X
Home & Office

ACCC endorses network congestion pricing

Australian Competition and Consumer Commission chairman Rod Sims has welcomed the suggestion that ISPs begin charging customers for speeds, not just data.
Written by Josh Taylor, Contributor

Australian Competition and Consumer Commission (ACCC) chairman Rod Sims has welcomed a proposal by Telstra for internet service providers to begin looking at charging for services on data speed tiers.

Telstra's group managing director of products, marketing, and innovation, Kate McKenzie, this week called for the telecommunications industry to debate the merits of network operators managing traffic by charging customers based on the speed and time they wanted to use the service rather than just the data.

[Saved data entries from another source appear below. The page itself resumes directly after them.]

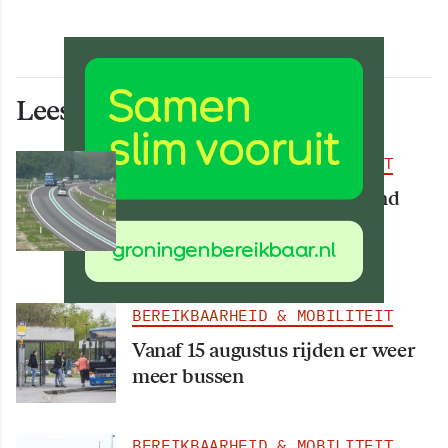
Lees ook deze artikelen
BEREIKBAARHEID & MOBILITEIT
Deel van N34 meer dan maand
afgesloten vanwege
werkzaamheden
BEREIKBAARHEID & MOBILITEIT
Vanaf 15 augustus rijden er weer
meer bussen
BEREIKBAARHEID & MOBILITEIT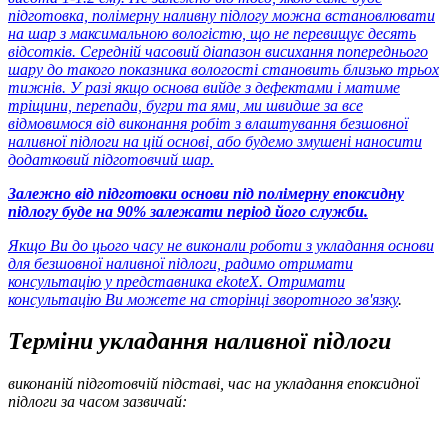
підготовка, полімерну наливну підлогу можна встановлювати
на шар з максимальною вологістю, що не перевищує десять
відсотків. Середній часовий діапазон висихання попереднього
шару до такого показника вологості становить близько трьох
тижнів. У разі якщо основа вийде з дефектами і матиме
тріщини, перепади, бугри та ями, ми швидше за все
відмовимося від виконання робіт з влаштування безшовної
наливної підлоги на цій основі, або будемо змушені наносити
додатковий підготовчий шар.
Залежно від підготовки основи під полімерну епоксидну
підлогу буде на 90% залежати період його служби.
Якщо Ви до цього часу не виконали роботи з укладання основи
для безшовної наливної підлоги, радимо отримати
консультацію у представника ekoteX. Отримати
консультацію Ви можете
на сторінці зворотного зв'язку
.
Терміни укладання наливної підлоги
виконаній підготовчій підставі, час на укладання епоксидної
підлоги за часом зазвичай: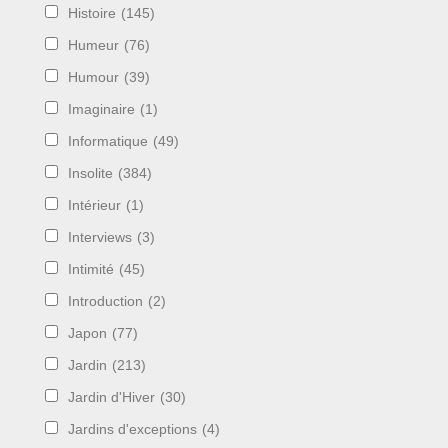
Histoire
(145)
Humeur
(76)
Humour
(39)
Imaginaire
(1)
Informatique
(49)
Insolite
(384)
Intérieur
(1)
Interviews
(3)
Intimité
(45)
Introduction
(2)
Japon
(77)
Jardin
(213)
Jardin d'Hiver
(30)
Jardins d'exceptions
(4)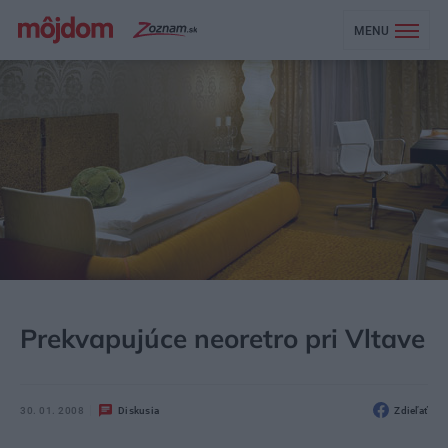
MENU
MÔJDOM
ŠTÝL
DIZAJN
Prekvapujúce neoretro pri Vltave
30. 01. 2008
Diskusia
Zdieľať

Sims said in a speech to the Australian-Israel Chamber of Commerce in Brisbane on Thursday that he advocated the telcos looking into traffic management practices.

"As a long time advocate of congestion pricing for a range of other infrastructure networks, I welcome this call," he said. "Australians are consuming more audiovisual content than ever before, and providers are diversifying the ways in which they deliver the content depending on the type, scale, and reach of the services they are providing."

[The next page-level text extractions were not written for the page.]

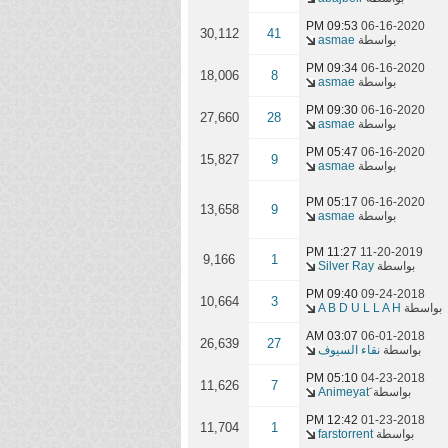
09:53 PM
06-16-2020
30,112
41
بواسطة
asmae
09:34 PM
06-16-2020
18,006
8
بواسطة
asmae
09:30 PM
06-16-2020
27,660
28
بواسطة
asmae
05:47 PM
06-16-2020
15,827
9
بواسطة
asmae
05:17 PM
06-16-2020
13,658
9
بواسطة
asmae
11:27 PM
11-20-2019
9,166
1
بواسطة
Silver Ray
09:40 PM
09-24-2018
10,664
3
بواسطة
A B D U L L A H
03:07 AM
06-01-2018
26,639
27
بواسطة
نقاء السيوف
05:10 PM
04-23-2018
11,626
7
بواسطة
12:42 PM
01-23-2018
11,704
1
بواسطة
farstorrent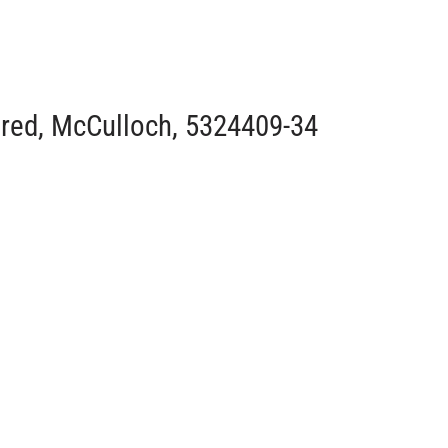
ered, McCulloch, 5324409-34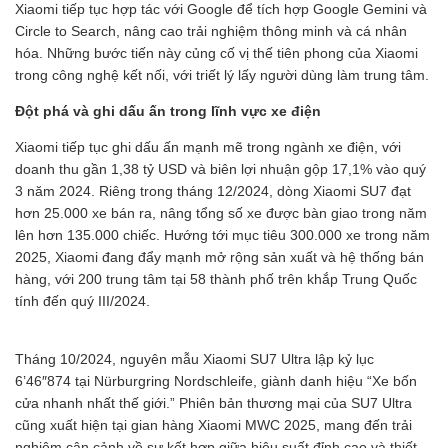
Xiaomi tiếp tục hợp tác với Google để tích hợp Google Gemini và
Circle to Search, nâng cao trải nghiệm thông minh và cá nhân
hóa. Những bước tiến này củng cố vị thế tiên phong của Xiaomi
trong công nghệ kết nối, với triết lý lấy người dùng làm trung tâm.
Đột phá và ghi dấu ấn trong lĩnh vực xe điện
Xiaomi tiếp tục ghi dấu ấn mạnh mẽ trong ngành xe điện, với
doanh thu gần 1,38 tỷ USD và biên lợi nhuận gộp 17,1% vào quý
3 năm 2024. Riêng trong tháng 12/2024, dòng Xiaomi SU7 đạt
hơn 25.000 xe bán ra, nâng tổng số xe được bàn giao trong năm
lên hơn 135.000 chiếc. Hướng tới mục tiêu 300.000 xe trong năm
2025, Xiaomi đang đẩy mạnh mở rộng sản xuất và hệ thống bán
hàng, với 200 trung tâm tại 58 thành phố trên khắp Trung Quốc
tính đến quý III/2024.
Tháng 10/2024, nguyên mẫu Xiaomi SU7 Ultra lập kỷ lục
6’46″874 tại Nürburgring Nordschleife, giành danh hiệu “Xe bốn
cửa nhanh nhất thế giới.” Phiên bản thương mại của SU7 Ultra
cũng xuất hiện tại gian hàng Xiaomi MWC 2025, mang đến trải
nghiệm cận cảnh về sự kết hợp giữa hiệu suất đỉnh cao và thiết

"These developments have the potential to stimulate pro-competitive outcomes, and increase consumer choice and quality of experience. This additional content, however, requires capacity, which can cause network congestion."

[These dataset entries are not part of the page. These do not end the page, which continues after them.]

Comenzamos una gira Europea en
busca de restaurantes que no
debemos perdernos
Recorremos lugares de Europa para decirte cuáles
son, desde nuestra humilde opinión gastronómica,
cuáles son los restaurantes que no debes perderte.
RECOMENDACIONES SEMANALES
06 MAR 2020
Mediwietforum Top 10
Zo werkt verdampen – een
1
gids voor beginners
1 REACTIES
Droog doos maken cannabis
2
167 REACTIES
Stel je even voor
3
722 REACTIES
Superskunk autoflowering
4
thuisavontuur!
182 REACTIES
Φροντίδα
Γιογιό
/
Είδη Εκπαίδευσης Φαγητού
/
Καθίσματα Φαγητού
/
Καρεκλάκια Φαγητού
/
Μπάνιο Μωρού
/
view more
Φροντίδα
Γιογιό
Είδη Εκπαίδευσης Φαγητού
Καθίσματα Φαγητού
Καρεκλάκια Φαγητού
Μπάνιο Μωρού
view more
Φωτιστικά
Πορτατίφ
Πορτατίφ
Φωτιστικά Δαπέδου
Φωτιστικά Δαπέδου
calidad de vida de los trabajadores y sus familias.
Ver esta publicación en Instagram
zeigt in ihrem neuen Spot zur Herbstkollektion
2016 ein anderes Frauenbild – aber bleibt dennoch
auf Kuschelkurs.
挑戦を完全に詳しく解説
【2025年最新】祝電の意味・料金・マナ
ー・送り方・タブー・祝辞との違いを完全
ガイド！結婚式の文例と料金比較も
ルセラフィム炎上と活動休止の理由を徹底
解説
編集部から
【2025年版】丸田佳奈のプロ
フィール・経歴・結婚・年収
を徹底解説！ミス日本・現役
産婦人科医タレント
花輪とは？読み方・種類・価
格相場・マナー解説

But he warned that while traffic management tools could be helpful to reduce congestion, it could also harm competition from over the top players whose traffic would be regarded as a lower priority.

"Where traffic management practices are implemented, however, network providers should ensure that such practices are transparent and customers can easily understand the implications of these practices on the service they receive," he said.

"In addition, given the rate of change in these markets and the potential for some players to use market power in one market to gain leverage in another, markets can tip toward anti-competitive structures and outcomes in a very short space of time. There is a risk that the current diversity of services and participants could quickly dissipate or consolidate."

Telstra has begun trialling throttling peer-to-peer services for ADSL customers in a small part of Victoria. The company did not reveal this to the public, however, until it was leaked to the media.

Telstra was also the subject of another concern of Sims. He said that this year, the ACCC will review fixed services and determine for how much longer the ACCC needs to regulate the services over Telstra's copper network.

The rollout of the National Broadband Network (NBN) in its current form will see customers move off the copper network over to the NBN. While this would remove the need for the network to be regulated at the end of the NBN rollout, Sims noted that Telstra may seek to argue that wholesale ADSL prices need to rise in order to accommodate the reduction in customers on the network.

"Telstra is likely to argue that, with the NBN rolling out, prices will need to rise as fewer services will be supplied over the same infrastructure," he said. "Alternatively, competitors may argue that the values of Telstra's assets need to be reduced to reflect their increasing obsolescence."

He noted, however, that this all may change after the September 14 federal election.